Impact of level III verification on trauma admissions and transfer: comparisons of two rural hospitals.

1997 
Purpose: To study the impact of Level III verification and other changes in rural hospitals on trauma delivery and to examine factors affecting transfer to a Level I trauma center. Setting: Two rural Kentucky hospitals and a Level I trauma center. Method of Review : Concurrent review of all trauma patients in 1988 and re-review of the same parameters in 1995. Findings: In 1988, both hospitals had similar management practices in trauma care. A significant number of patients were transferred for (a) patient choice, (b) serious and/or multiple trauma, (c) specialty care in non-life threatening situations, and (d) to exclude a potentially serious problem seen on radiologic evaluation (usually questionable cervical spine or widened mediastinum).
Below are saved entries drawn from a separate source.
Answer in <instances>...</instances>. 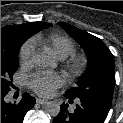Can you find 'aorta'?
<instances>
[{
	"instance_id": "762f6f07",
	"label": "aorta",
	"mask_w": 123,
	"mask_h": 123,
	"mask_svg": "<svg viewBox=\"0 0 123 123\" xmlns=\"http://www.w3.org/2000/svg\"><path fill=\"white\" fill-rule=\"evenodd\" d=\"M32 60L36 65L40 67H48L54 63L52 57L44 52L34 54ZM45 111L49 115L56 117L60 112V104L56 101H50L46 104Z\"/></svg>"
}]
</instances>
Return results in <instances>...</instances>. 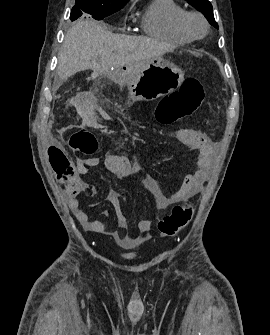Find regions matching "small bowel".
I'll return each instance as SVG.
<instances>
[{"label": "small bowel", "instance_id": "c3829d8e", "mask_svg": "<svg viewBox=\"0 0 270 335\" xmlns=\"http://www.w3.org/2000/svg\"><path fill=\"white\" fill-rule=\"evenodd\" d=\"M191 136V146L199 152L198 168L185 176L181 187L175 193L165 196L159 182L152 177H147L144 181L146 189L159 200L162 207L190 199L200 190L209 176L216 144L201 132H195ZM47 150L45 161H48L49 165H54L52 170L53 173H56V178H63L66 183L69 207L83 228L89 232L116 235L117 231L109 230L104 221L91 219L88 213L80 207L78 199L79 195L88 188V185L81 179V175L86 173L88 168L96 166L99 159L92 157L77 161L72 154H65V149H60L59 144H48ZM105 164L108 170L118 178H127L142 171L140 163H132L128 157L120 154H107ZM107 199L114 210L117 226L120 229L128 228V221L122 208L123 196L116 190H110ZM152 224L153 221L149 218L141 220L138 224L139 232L147 233Z\"/></svg>", "mask_w": 270, "mask_h": 335}]
</instances>
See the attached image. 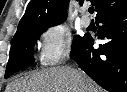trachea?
Wrapping results in <instances>:
<instances>
[{
	"instance_id": "3493384b",
	"label": "trachea",
	"mask_w": 127,
	"mask_h": 92,
	"mask_svg": "<svg viewBox=\"0 0 127 92\" xmlns=\"http://www.w3.org/2000/svg\"><path fill=\"white\" fill-rule=\"evenodd\" d=\"M88 11H89V13H93L94 12V7H90L89 9H88Z\"/></svg>"
}]
</instances>
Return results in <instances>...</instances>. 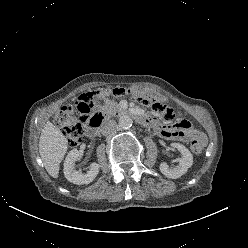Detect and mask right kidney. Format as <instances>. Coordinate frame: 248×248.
Listing matches in <instances>:
<instances>
[{
    "instance_id": "ca27d5eb",
    "label": "right kidney",
    "mask_w": 248,
    "mask_h": 248,
    "mask_svg": "<svg viewBox=\"0 0 248 248\" xmlns=\"http://www.w3.org/2000/svg\"><path fill=\"white\" fill-rule=\"evenodd\" d=\"M80 158V152L77 149L71 150L65 161H64V176L65 178L77 185L89 184L91 183L99 173V165L97 163H92L90 169L86 174L81 171H77L74 168L75 162Z\"/></svg>"
}]
</instances>
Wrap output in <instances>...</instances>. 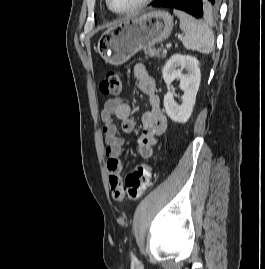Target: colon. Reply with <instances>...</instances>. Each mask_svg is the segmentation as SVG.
<instances>
[{"mask_svg": "<svg viewBox=\"0 0 265 269\" xmlns=\"http://www.w3.org/2000/svg\"><path fill=\"white\" fill-rule=\"evenodd\" d=\"M105 95L118 96L122 92L120 74L115 70L107 72L100 85ZM152 179L151 168L144 164L136 166L125 178V187L120 194V200H136L149 188Z\"/></svg>", "mask_w": 265, "mask_h": 269, "instance_id": "5ec220e1", "label": "colon"}]
</instances>
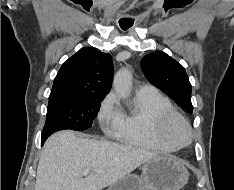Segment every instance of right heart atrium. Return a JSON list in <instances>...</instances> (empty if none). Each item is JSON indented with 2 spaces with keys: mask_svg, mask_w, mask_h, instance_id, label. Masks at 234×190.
Returning a JSON list of instances; mask_svg holds the SVG:
<instances>
[{
  "mask_svg": "<svg viewBox=\"0 0 234 190\" xmlns=\"http://www.w3.org/2000/svg\"><path fill=\"white\" fill-rule=\"evenodd\" d=\"M97 119L101 129L106 133L116 131L119 122V109L116 96L113 93L107 94L100 103Z\"/></svg>",
  "mask_w": 234,
  "mask_h": 190,
  "instance_id": "1",
  "label": "right heart atrium"
}]
</instances>
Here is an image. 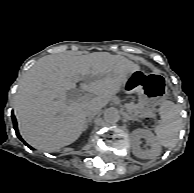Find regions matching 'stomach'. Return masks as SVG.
Masks as SVG:
<instances>
[{
  "instance_id": "1",
  "label": "stomach",
  "mask_w": 194,
  "mask_h": 193,
  "mask_svg": "<svg viewBox=\"0 0 194 193\" xmlns=\"http://www.w3.org/2000/svg\"><path fill=\"white\" fill-rule=\"evenodd\" d=\"M125 88L138 95V106L142 110L160 105L168 97V87L166 79L161 74L144 73L143 71L133 72Z\"/></svg>"
}]
</instances>
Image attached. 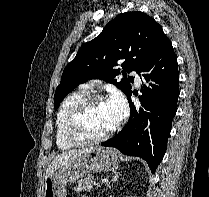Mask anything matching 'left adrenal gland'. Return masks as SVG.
Wrapping results in <instances>:
<instances>
[{
    "label": "left adrenal gland",
    "mask_w": 209,
    "mask_h": 197,
    "mask_svg": "<svg viewBox=\"0 0 209 197\" xmlns=\"http://www.w3.org/2000/svg\"><path fill=\"white\" fill-rule=\"evenodd\" d=\"M119 177H120V174L115 173L112 176L111 180L107 183L106 188H104V190L107 189L108 187H110L111 182H116L119 179Z\"/></svg>",
    "instance_id": "a2214340"
}]
</instances>
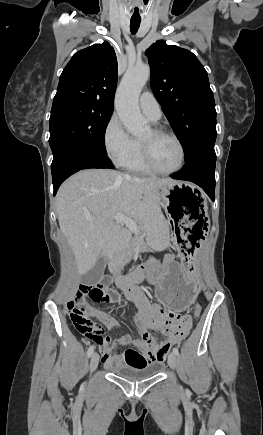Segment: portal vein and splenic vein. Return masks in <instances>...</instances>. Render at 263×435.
Here are the masks:
<instances>
[{"mask_svg": "<svg viewBox=\"0 0 263 435\" xmlns=\"http://www.w3.org/2000/svg\"><path fill=\"white\" fill-rule=\"evenodd\" d=\"M113 219H114L116 222H119V223H123V224H125L126 227H127L130 231H132V232H134V233H138L139 228H138L136 222H135L133 219H131L130 217L126 216L125 214H123V213H118V214H116L115 216H113Z\"/></svg>", "mask_w": 263, "mask_h": 435, "instance_id": "portal-vein-and-splenic-vein-1", "label": "portal vein and splenic vein"}]
</instances>
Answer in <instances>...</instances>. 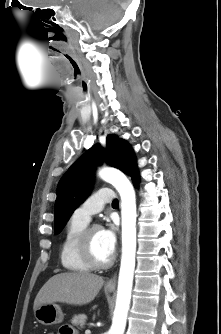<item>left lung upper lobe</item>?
<instances>
[{"label":"left lung upper lobe","mask_w":221,"mask_h":334,"mask_svg":"<svg viewBox=\"0 0 221 334\" xmlns=\"http://www.w3.org/2000/svg\"><path fill=\"white\" fill-rule=\"evenodd\" d=\"M106 145L108 164L133 177L138 171L130 145L115 135L107 136ZM105 157V151L100 146H93L70 166L59 181L54 211L55 234L61 232L73 211L89 195L93 170Z\"/></svg>","instance_id":"left-lung-upper-lobe-1"}]
</instances>
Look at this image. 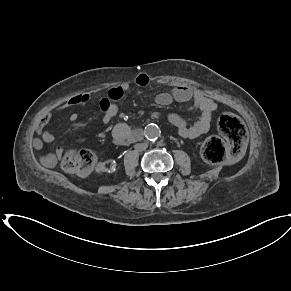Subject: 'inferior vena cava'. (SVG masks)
<instances>
[{"label": "inferior vena cava", "mask_w": 291, "mask_h": 291, "mask_svg": "<svg viewBox=\"0 0 291 291\" xmlns=\"http://www.w3.org/2000/svg\"><path fill=\"white\" fill-rule=\"evenodd\" d=\"M147 147H148V145H147L146 143H140V144H136V145H135V148H136L138 151H143V150H145Z\"/></svg>", "instance_id": "602c4592"}]
</instances>
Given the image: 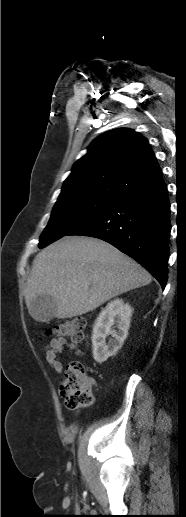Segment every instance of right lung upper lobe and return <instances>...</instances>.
Instances as JSON below:
<instances>
[{
	"label": "right lung upper lobe",
	"mask_w": 186,
	"mask_h": 517,
	"mask_svg": "<svg viewBox=\"0 0 186 517\" xmlns=\"http://www.w3.org/2000/svg\"><path fill=\"white\" fill-rule=\"evenodd\" d=\"M162 180V173L147 139L126 128L98 136L87 154L73 166L59 198L100 195L120 198Z\"/></svg>",
	"instance_id": "obj_1"
}]
</instances>
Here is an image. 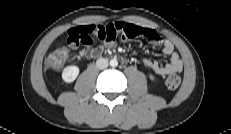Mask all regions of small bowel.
Wrapping results in <instances>:
<instances>
[{
	"instance_id": "1",
	"label": "small bowel",
	"mask_w": 231,
	"mask_h": 134,
	"mask_svg": "<svg viewBox=\"0 0 231 134\" xmlns=\"http://www.w3.org/2000/svg\"><path fill=\"white\" fill-rule=\"evenodd\" d=\"M118 35H121L124 40L143 37L153 44L162 46L163 52L170 58L168 63L160 65L153 59H144L145 66L157 75L166 76L182 71V60L170 40L162 38L153 29L127 22L117 21L105 25L90 24L72 27L68 30L67 44L73 50L77 49L81 44L84 45L85 48L80 51V56L90 58L99 55L101 52L100 48H91L94 38L101 40L105 48L112 49L116 45Z\"/></svg>"
}]
</instances>
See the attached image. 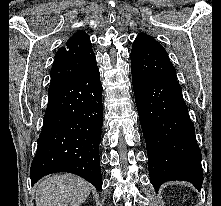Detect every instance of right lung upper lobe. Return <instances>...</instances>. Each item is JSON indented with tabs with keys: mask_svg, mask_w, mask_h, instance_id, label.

Both hospitals had major changes in trauma delivery. One hospital received Level III verification, and the other had changes that lessened the general surgeon's involvement with initial evaluation and treatment. A re-review in 1995 disclosed major changes at both institutions. Transfers to exclude radiologic abnormalities had virtually disappeared. The Level III status had increased the surgical involvement in that hospital ; there was actually an increase in patients transferred to the Level I hospital and an increase in patient acuity. More operations were performed locally, and the care was more efficiently delivered. The other hospital had a large increase in transfers and decreased admissions locally as general surgical involvement decreased. Conclusions: The factors related to patient transfer for trauma care are complex and require careful elucidation to improve care. The development of a Level III trauma service appeared to increase the number of seriously injured patients treated in the rural hospital and the efficiency of the care delivered.